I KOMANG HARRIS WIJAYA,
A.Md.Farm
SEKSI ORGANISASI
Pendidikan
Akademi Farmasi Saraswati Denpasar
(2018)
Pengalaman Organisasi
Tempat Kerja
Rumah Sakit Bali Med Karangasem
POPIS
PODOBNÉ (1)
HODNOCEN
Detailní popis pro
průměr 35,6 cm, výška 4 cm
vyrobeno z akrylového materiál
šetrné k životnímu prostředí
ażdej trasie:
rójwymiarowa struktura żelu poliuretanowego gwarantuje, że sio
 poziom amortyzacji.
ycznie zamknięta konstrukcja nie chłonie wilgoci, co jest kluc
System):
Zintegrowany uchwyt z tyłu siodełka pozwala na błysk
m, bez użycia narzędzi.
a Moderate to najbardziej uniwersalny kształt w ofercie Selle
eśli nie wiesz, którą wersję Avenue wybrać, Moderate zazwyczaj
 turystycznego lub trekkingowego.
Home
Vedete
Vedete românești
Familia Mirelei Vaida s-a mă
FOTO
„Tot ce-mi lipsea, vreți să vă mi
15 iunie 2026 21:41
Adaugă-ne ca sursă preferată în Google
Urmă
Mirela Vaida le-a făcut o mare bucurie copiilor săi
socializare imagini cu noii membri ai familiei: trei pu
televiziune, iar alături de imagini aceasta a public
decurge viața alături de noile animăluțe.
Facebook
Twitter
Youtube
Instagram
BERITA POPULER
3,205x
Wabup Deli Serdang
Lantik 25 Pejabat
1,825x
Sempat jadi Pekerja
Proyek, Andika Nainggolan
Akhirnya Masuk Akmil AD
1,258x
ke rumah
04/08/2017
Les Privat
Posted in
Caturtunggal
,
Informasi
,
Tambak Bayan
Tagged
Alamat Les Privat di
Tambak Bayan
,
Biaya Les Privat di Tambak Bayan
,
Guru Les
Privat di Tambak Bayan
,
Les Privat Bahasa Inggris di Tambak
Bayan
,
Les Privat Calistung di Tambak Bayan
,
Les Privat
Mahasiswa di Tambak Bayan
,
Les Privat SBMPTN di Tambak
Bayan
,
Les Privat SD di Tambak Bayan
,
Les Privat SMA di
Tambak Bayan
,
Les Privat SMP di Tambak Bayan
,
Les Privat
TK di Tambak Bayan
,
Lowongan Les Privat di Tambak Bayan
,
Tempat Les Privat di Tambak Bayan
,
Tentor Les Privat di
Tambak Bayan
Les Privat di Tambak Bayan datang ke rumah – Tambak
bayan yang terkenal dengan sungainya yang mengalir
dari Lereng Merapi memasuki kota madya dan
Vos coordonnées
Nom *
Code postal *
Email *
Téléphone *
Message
──────
- _Task to carry out_:
Would you write out the full set of records above without alteration?

- _Solution to the problem_:
I KOMANG HARRIS WIJAYA,
A.Md.Farm
SEKSI ORGANISASI
Pendidikan
Akademi Farmasi Saraswati Denpasar
(2018)
Pengalaman Organisasi
Tempat Kerja
Rumah Sakit Bali Med Karangasem
POPIS
PODOBNÉ (1)
HODNOCEN
Detailní popis pro
průměr 35,6 cm, výška 4 cm
vyrobeno z akrylového materiál
šetrné k životnímu prostředí
ażdej trasie:
rójwymiarowa struktura żelu poliuretanowego gwarantuje, że sio
 poziom amortyzacji.
ycznie zamknięta konstrukcja nie chłonie wilgoci, co jest kluc
System):
Zintegrowany uchwyt z tyłu siodełka pozwala na błysk
m, bez użycia narzędzi.
a Moderate to najbardziej uniwersalny kształt w ofercie Selle
eśli nie wiesz, którą wersję Avenue wybrać, Moderate zazwyczaj
 turystycznego lub trekkingowego.
Home
Vedete
Vedete românești
Familia Mirelei Vaida s-a mă
FOTO
„Tot ce-mi lipsea, vreți să vă mi
15 iunie 2026 21:41
Adaugă-ne ca sursă preferată în Google
Urmă
Mirela Vaida le-a făcut o mare bucurie copiilor săi
socializare imagini cu noii membri ai familiei: trei pu
televiziune, iar alături de imagini aceasta a public
decurge viața alături de noile animăluțe.
Facebook
Twitter
Youtube
Instagram
BERITA POPULER
3,205x
Wabup Deli Serdang
Lantik 25 Pejabat
1,825x
Sempat jadi Pekerja
Proyek, Andika Nainggolan
Akhirnya Masuk Akmil AD
1,258x
ke rumah
04/08/2017
Les Privat
Posted in
Caturtunggal
,
Informasi
,
Tambak Bayan
Tagged
Alamat Les Privat di
Tambak Bayan
,
Biaya Les Privat di Tambak Bayan
,
Guru Les
Privat di Tambak Bayan
,
Les Privat Bahasa Inggris di Tambak
Bayan
,
Les Privat Calistung di Tambak Bayan
,
Les Privat
Mahasiswa di Tambak Bayan
,
Les Privat SBMPTN di Tambak
Bayan
,
Les Privat SD di Tambak Bayan
,
Les Privat SMA di
Tambak Bayan
,
Les Privat SMP di Tambak Bayan
,
Les Privat
TK di Tambak Bayan
,
Lowongan Les Privat di Tambak Bayan
,
Tempat Les Privat di Tambak Bayan
,
Tentor Les Privat di
Tambak Bayan
Les Privat di Tambak Bayan datang ke rumah – Tambak
bayan yang terkenal dengan sungainya yang mengalir
dari Lereng Merapi memasuki kota madya dan
Vos coordonnées
Nom *
Code postal *
Email *
Téléphone *
Message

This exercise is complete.